# Surefire A2 Aviator meets Seoul SSC P4 *This may offend Incandescent A2 enthusiasts*



## greenpea76 (Apr 6, 2008)

*Hi everyone.*
*I was feeling a little ambitious Saturday afternoon and found a brand new SSC emitter and stared at the A2 sitting on my desk. I love my A2's in both red and white leds, but always wondered what it would be like if Surefire had an LED only version of the awesome Aviator. *

*I've read through so many threads for the A2 and see why many people love it including myself, but I had to do something to be accepted as a "flashaholic" by *******izing my beloved A2 aviator. I know there are some die-hard A2 members and I hope I don't offend by showing my LED only Aviator. *

*Well, I've snapped some pics of what I got finished Saturday night. There are some things I still want to tweak and test, but so far everything works ok. The original "high beam" incandecent feature no longer works because I can't use the LVR unit that can switch it on/off properly. I wanted to see if the LVR module would work with the LED driver, but didn't bother because there just isn't enough space. So it just has a low that turns on all the leds limited by the tailcap resistor and a high setting that is much brighter and whiter of course than the orig incandecent. I would like to figure out how to open up the insides of the tailcap for a resistor change resulting in a lower "low". It is now basically a longer 2 cell, brighter, and floodier L1 without the optic.*

*There will be more pics and details soon.....*
*




*






*



*

*Boring a little too close to existing Nichia LED holes*
*



*

*SSC P4 :twothumbs*
*



*

*Bored out head for SSC P4 emitter campared to stock head*
*



*

*Original LVR guts of A2 Aviator*
*



*

*Added original (-) spring washer and made a new brass spacer ring for (+) battery end.*
*



*

*New driver module*
*



*

*Lights on low, but still too bright. Does anyone know how to take the innards of the tail cap assembly apart and change the resistor(s)?*
*



*


----------



## LA OZ (Apr 6, 2008)

*Re: Surefire A2 Aviator meets Seoul SSC P4*

This is exactly what some of us A2 owner dream to have and you are the only one that is brave enough to create it. Well done.


----------



## FrogmanM (Apr 6, 2008)

*Re: Surefire A2 Aviator meets Seoul SSC P4*

SWEET! call up surefire NOW for employment!

Mayo


----------



## Outdoors Fanatic (Apr 6, 2008)

*Re: Surefire A2 Aviator meets Seoul SSC P4*

Blasphemy!


----------



## Illum (Apr 6, 2008)

*Re: Surefire A2 Aviator meets Seoul SSC P4*

@#$%!?

you've just turned the A2 into an ordinary flashlight! how could you?!

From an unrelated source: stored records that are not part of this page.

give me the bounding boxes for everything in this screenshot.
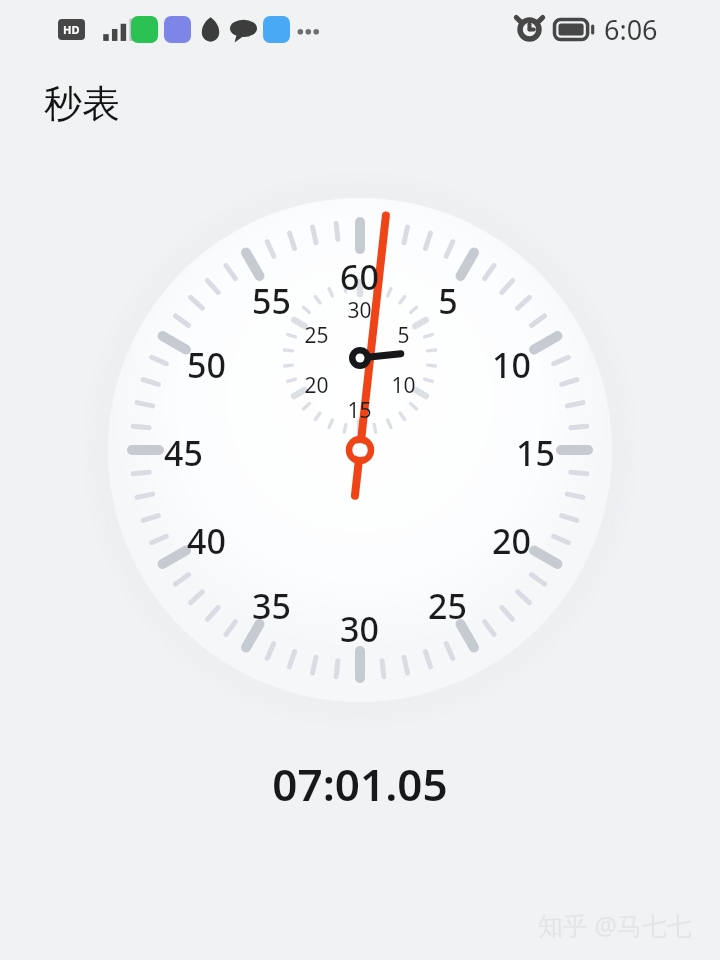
- staticText: 45: [164, 430, 203, 476]
- staticText: 5: [397, 321, 410, 350]
- staticText: 10: [492, 342, 531, 388]
- staticText: 50: [187, 342, 226, 388]
- staticText: 55: [252, 278, 291, 324]
- staticText: 20: [492, 518, 531, 564]
- staticText: 10: [391, 371, 416, 400]
- staticText: 25: [428, 583, 467, 629]
- staticText: HD: [63, 22, 80, 37]
- button[interactable]: 60: [0, 0, 720, 960]
- staticText: 15: [347, 396, 372, 425]
- staticText: 60: [340, 254, 379, 300]
- other: Battery: [553, 18, 595, 41]
- staticText: 6:06: [604, 11, 658, 48]
- staticText: 30: [347, 296, 372, 325]
- staticText: 知乎 @马七七: [538, 908, 692, 942]
- staticText: 25: [304, 321, 329, 350]
- other: Alarm: [516, 16, 543, 43]
- staticText: 07:01.05: [272, 754, 448, 814]
- staticText: 40: [187, 518, 226, 564]
- staticText: 5: [438, 278, 458, 324]
- staticText: 35: [252, 583, 291, 629]
- staticText: 15: [516, 430, 555, 476]
- staticText: 20: [304, 371, 329, 400]
- staticText: 30: [340, 606, 379, 652]
- staticText: 秒表: [44, 80, 120, 128]
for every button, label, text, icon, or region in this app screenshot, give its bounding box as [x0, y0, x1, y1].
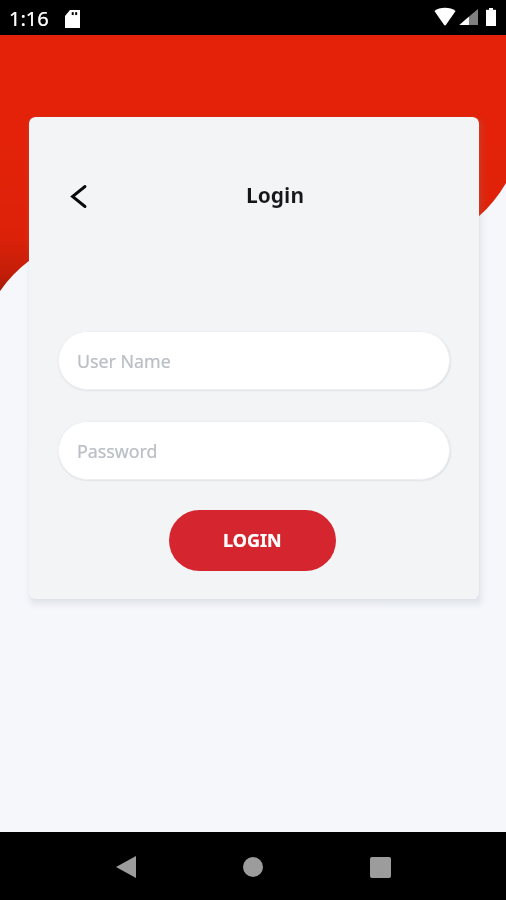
- staticText: LOGIN: [223, 528, 282, 553]
- staticText: 1:16: [9, 5, 49, 32]
- staticText: User Name: [77, 349, 171, 373]
- button[interactable]: LOGIN: [169, 510, 336, 571]
- button[interactable]: Password: [58, 421, 450, 480]
- staticText: Login: [244, 181, 306, 210]
- button[interactable]: Back: [96, 837, 156, 897]
- button[interactable]: Back: [55, 174, 100, 219]
- staticText: Password: [77, 439, 158, 463]
- button[interactable]: User Name: [58, 331, 450, 390]
- button[interactable]: Home: [223, 837, 283, 897]
- button[interactable]: Recents: [350, 837, 410, 897]
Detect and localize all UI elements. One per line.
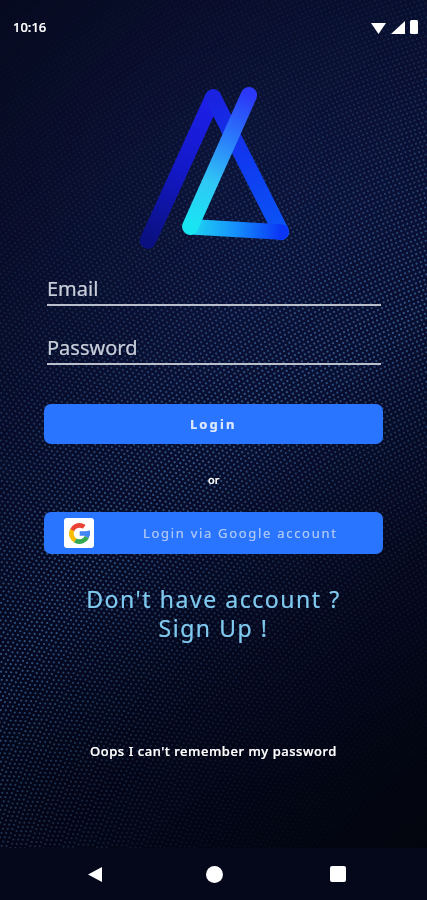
- button[interactable]: Recent apps: [314, 850, 362, 898]
- staticText: Email: [47, 275, 99, 302]
- staticText: Login via Google account: [143, 524, 338, 542]
- button[interactable]: Back: [71, 850, 119, 898]
- button[interactable]: Oops I can't remember my password: [0, 742, 427, 760]
- button[interactable]: Login: [44, 404, 383, 444]
- button[interactable]: Login via Google account: [44, 512, 383, 554]
- staticText: 10:16: [13, 18, 47, 36]
- staticText: Don't have account ? Sign Up !: [86, 583, 341, 644]
- button[interactable]: Don't have account ? Sign Up !: [0, 583, 427, 644]
- staticText: or: [208, 472, 220, 487]
- staticText: Password: [47, 334, 138, 361]
- staticText: Login: [190, 415, 237, 433]
- staticText: Oops I can't remember my password: [90, 742, 337, 760]
- button[interactable]: Home: [190, 850, 238, 898]
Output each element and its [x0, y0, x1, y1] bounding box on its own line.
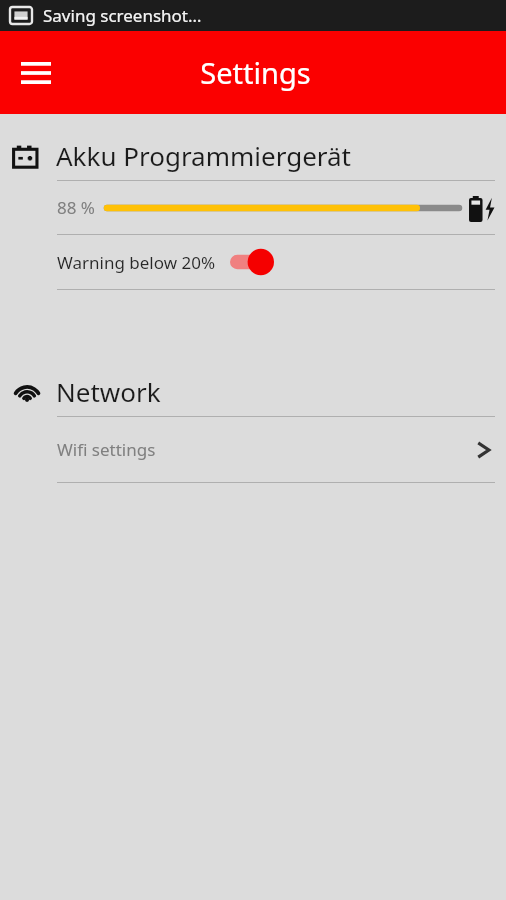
button[interactable]: Open navigation menu — [8, 45, 64, 101]
staticText: Warning below 20% — [57, 251, 216, 274]
other: Network — [12, 378, 44, 406]
button[interactable]: Warning below 20% — [0, 235, 506, 289]
staticText: Saving screenshot… — [43, 4, 202, 27]
button[interactable]: Wifi settings — [0, 417, 506, 482]
staticText: Network — [56, 374, 161, 409]
other: Warning below 20 percent toggle — [230, 247, 276, 277]
staticText: 88 % — [57, 196, 95, 219]
staticText: Akku Programmiergerät — [56, 138, 351, 173]
other: Screenshot — [10, 7, 32, 24]
staticText: Wifi settings — [57, 438, 156, 461]
other: Battery — [12, 142, 44, 170]
other: Charging — [469, 193, 495, 223]
staticText: Settings — [200, 53, 311, 92]
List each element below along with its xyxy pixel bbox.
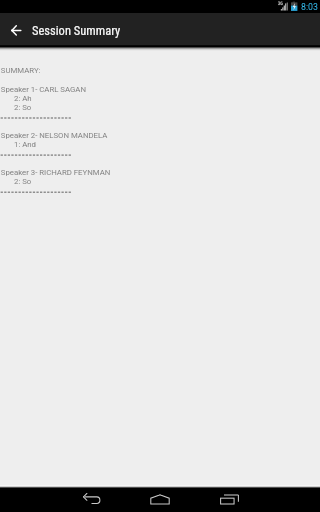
button[interactable]: Home — [147, 488, 173, 510]
staticText: Session Summary — [32, 23, 121, 38]
button[interactable]: Recent apps — [216, 488, 242, 510]
button[interactable]: Back — [78, 488, 104, 510]
button[interactable]: Navigate up — [7, 20, 25, 38]
staticText: 8:03 — [301, 2, 318, 12]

care to post the pics of the A2 body gutted?
how exactly did you manage to take the "driver bay" apart?


----------



## yaesumofo (Apr 6, 2008)

*Re: Surefire A2 Aviator meets Seoul SSC P4*

Cool.
How is the beam?
Yaesumofo


----------



## greenpea76 (Apr 6, 2008)

*Re: Surefire A2 Aviator meets Seoul SSC P4*

*Moderators, I'm not sure if this thread shoud now be placed in the Modified lights section as the progression of photos and updates may seem better suited there. My apologies for my brain not functioning at 3 am last night. :sleepy:*

*Thanks guys for the words of encouragement! :twothumbs *

*I have updated some pics with the bulb/ emitter unit. Please excuse the poorly lit and grainy photos. I was up pretty late last night and wanting to get to bed.*

*The emitter was placed on a machined tapered aluminum slug that I found at work. We have lots of these in many sizes available. I think they're used in motorcycles. But I found one that fit the diameter of the SSC base perfectly and used it as a mount and heatsink. There are grooves cut into the sides to accomodate the input leads. They aren't pretty as I am not a machinist and didn't want to invest time and money into such a small protypical part. *

*I then proceeded to dissect the original lamp unit. The bulb was potted so poorly on this one, it gave such a oval beam, it didnt hurt too much to cut it up. I just cut the upper section off and bored out the base to accept the aluminum slug and wired/ soldered up the input leads to their proper locations on the metal ring (+) and the pointed center base (-).*
*There is Kapton tape surrounding the emitter in some of the above reflector pics, hence the yellowness around the emitter. This was done while I was setting the depth for beam pattern and focus. The final one was wrapped with chrome tape to blend in with the reflector. The lower portion of the tapered aluminum slug was left exposed to create the heat conducting path to the head with aid of some thermal compound to touch the head. I may do another one with better tolerances at a later date, but so far its not overheating or showing any tint shift. *
*Yaesumofo, t**he beam is nicer than my E2DL with a KL4 head. The KL4 now looks like it doesn't have a focused hotspot, whereas my SSC'ed Aviator has about the same amount of flood, but with a nicer hotspot. I'll try to get some beamshots and light readings as darkness sets and time permits.*

*The dissection......... Things aren't pretty. You have been warned!*
*



*
*Lead extensions soldered in place for emitter and insulated from aluminum slug with kapton tape (the yellow that is visible down the sides of the alu slug. Could've used teflon wire, but didn't want to deal with the thickness. These leads were cut off from the upgraded Nichia LED's that I installed on the low beam ring. Emitter has thermal compound applied in the center and a mixture of thermal compound and epoxy as the bonding insulating material.*
*



*

*Emitter was placed at about the same height from the base from where the original filament was located and height tuned accordingly.*
*



*

*Fitment is the same as the original, but there is some thermal compound added inside for heat conductivity.*

*



*

*No changes to the inside of the body tube, except some scratches from removing module.*


----------



## greenpea76 (Apr 6, 2008)

*Re: Surefire A2 Aviator meets Seoul SSC P4*



Outdoors Fanatic said:


> Blasphemy!





Illum_the_nation said:


> @#$%!?
> 
> you've just turned the A2 into an ordinary flashlight! how could you?!


 
Sorry guys, its called boredom. I still have my red A2 Aviator that I won't touch. I still have a few incandecent lights that I will never change. But this white A2 was asking for it. :devil:


----------



## carrot (Apr 6, 2008)

*Re: Surefire A2 Aviator meets Seoul SSC P4*

This mod is useless without beamshots!!!! 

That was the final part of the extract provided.